= Task prompt =
An exact copy of the data is required, with no pictures in it.

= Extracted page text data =
+ + + + +
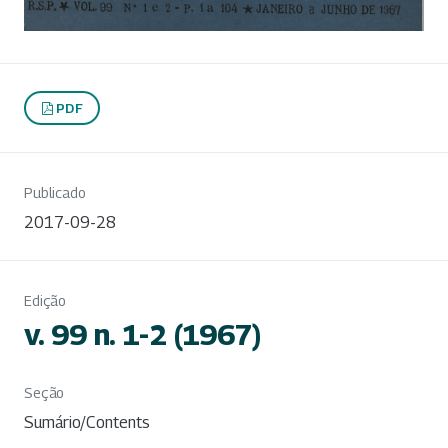
PDF
Publicado
2017-09-28
Edição
v. 99 n. 1-2 (1967)
Seção
Sumário/Contents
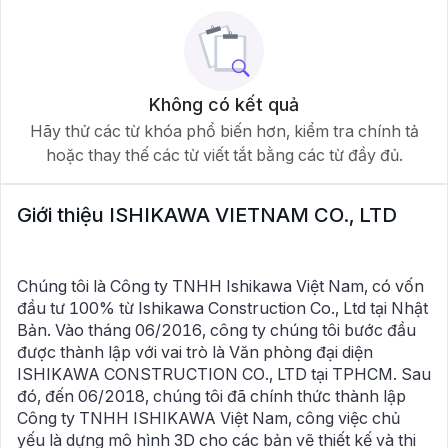
Không có kết quả
Hãy thử các từ khóa phổ biến hơn, kiểm tra chính tả
hoặc thay thế các từ viết tắt bằng các từ đầy đủ.
Giới thiệu
ISHIKAWA VIETNAM CO., LTD
Chúng tôi là Công ty TNHH Ishikawa Việt Nam, có vốn
đầu tư 100% từ Ishikawa Construction Co., Ltd tại Nhật
Bản. Vào tháng 06/2016, công ty chúng tôi bước đầu
được thành lập với vai trò là Văn phòng đại diện
ISHIKAWA CONSTRUCTION CO., LTD tại TPHCM. Sau
đó, đến 06/2018, chúng tôi đã chính thức thành lập
Công ty TNHH ISHIKAWA Việt Nam, công việc chủ
yếu là dựng mô hình 3D cho các bản vẽ thiết kế và thi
+ + + + +
= Answer box =
PDF
Publicado
2017-09-28
Edição
v. 99 n. 1-2 (1967)
Seção
Sumário/Contents
Không có kết quả
Hãy thử các từ khóa phổ biến hơn, kiểm tra chính tả
hoặc thay thế các từ viết tắt bằng các từ đầy đủ.
Giới thiệu
ISHIKAWA VIETNAM CO., LTD
Chúng tôi là Công ty TNHH Ishikawa Việt Nam, có vốn
đầu tư 100% từ Ishikawa Construction Co., Ltd tại Nhật
Bản. Vào tháng 06/2016, công ty chúng tôi bước đầu
được thành lập với vai trò là Văn phòng đại diện
ISHIKAWA CONSTRUCTION CO., LTD tại TPHCM. Sau
đó, đến 06/2018, chúng tôi đã chính thức thành lập
Công ty TNHH ISHIKAWA Việt Nam, công việc chủ
yếu là dựng mô hình 3D cho các bản vẽ thiết kế và thi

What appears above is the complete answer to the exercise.